I am waiting for her husband to post on here wanting his plane back. You got a good deal there. Enjoy it they dont come often


----------



## WhoMe

Now, that is a tool gloat if I have ever seen one. Congrats on the awesome deal.


----------



## jshattoc

I got one of these new a few weeks ago, and sure didn't get any diamond plates with it. That said, it's a good deal even at full price. It trims end grain, hard and soft, like nobody's business. That's a good catch for you!


----------



## DouginVa

Yeah, I'd love to be a fly on the wall when he comes home. "You did what?! Do you realize how much that was worth?! You @!#$*&%. My mother was right. I never should have married you. I'm gonna sell your favorite lingerie now. You look horrible in it anyway."

Then the fight started…....


----------



## Bogeyguy

That is a great tool. You can buy that plane all day long for $95 at Amazon.


----------



## ArtSmith

Nice score. I'll give you $50.00 for the Stanley


----------



## renthal

Welcome to the fancy pants club. Seeing I like to work with wood and not metal, a Lie-Nielsen out of the box beats fettling a lesser quality plane any day.


----------



## crashn

I dont think the amazon one (i looked, was curious) is the adjustable mouth version. Here


----------



## DouginVa

Definately not the same plane.


----------



## skywalker01

Welcome to the club! It's an addiction that really pays! I buy nothing but LN now and couldn't be happier. Congrats on your great deal.


----------



## gfadvm

Don't know about where you live, but in my state that would be grounds for divorce! Great score.


----------



## waho6o9

Nothing beats quality, congrats on a fine score and diamond 
plates to boot. Oh yeah!


----------



## bladedust

Bogeyguy, what he got was the 60 1/2 and what you're looking at on Amazon is the lower end version of the 102.

Douginva, that is a great score and a great plane. I hope you get a lot of enjoyment out of it.

I got lucky a while back and got the 60 1/2 and bronze 102 in the box for $180. Got them home, put a piece a wood in the vise, took the plane out of the box and started planing.
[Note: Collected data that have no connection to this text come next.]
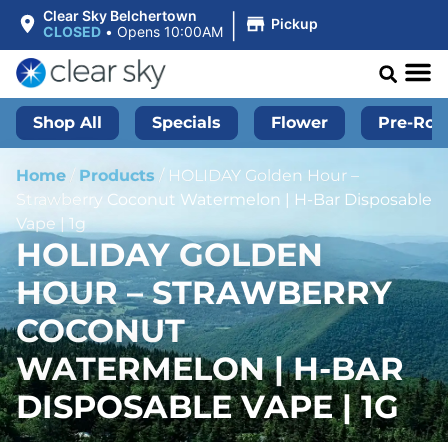
|
Clear Sky Belchertown
Pickup
CLOSED
•
Opens 10:00AM
Shop All
Specials
Flower
Pre-Roll
Home
/
Products
/
HOLIDAY Golden Hour –
Strawberry Coconut Watermelon | H-Bar Disposable
Vape | 1g
HOLIDAY GOLDEN
HOUR – STRAWBERRY
COCONUT
WATERMELON | H-BAR
DISPOSABLE VAPE | 1G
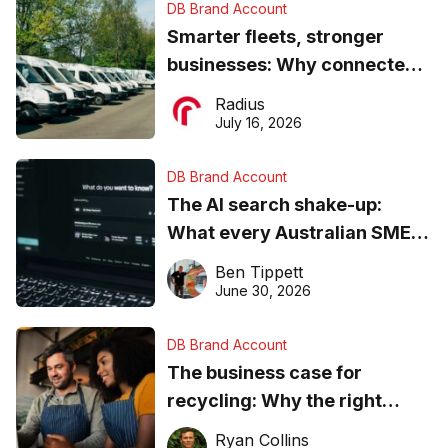
DB Brand Account
Smarter fleets, stronger
businesses: Why connected
operations matter more than
Radius
ever
July 16, 2026
DB Brand Account
The AI search shake-up:
What every Australian SME
needs to know about getting
Ben Tippett
found online in 2026
June 30, 2026
DB Brand Account
The business case for
recycling: Why the right
equipment matters
Ryan Collins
Hoooooooly C*&%P!!! I almost fell, I was so weak at the knees. I especially love the sound when they cut.


----------



## jayman7

I have one and I agree. IT'S AMAZING.


----------



## mikema

I have the LN 60 1/2 RN Rabbeting Block Plane. I love it!! It gets used on just about every project. There is something about getting a high quality tool in hand.


----------



## Bogeyguy

I stand corrected. Still a great tool buy.


----------



## grumpy749

55$ for the Stanley and I think you should change your phone number. lol


----------



## StephenPrunier

I have one coming down from ME. in another week or so


----------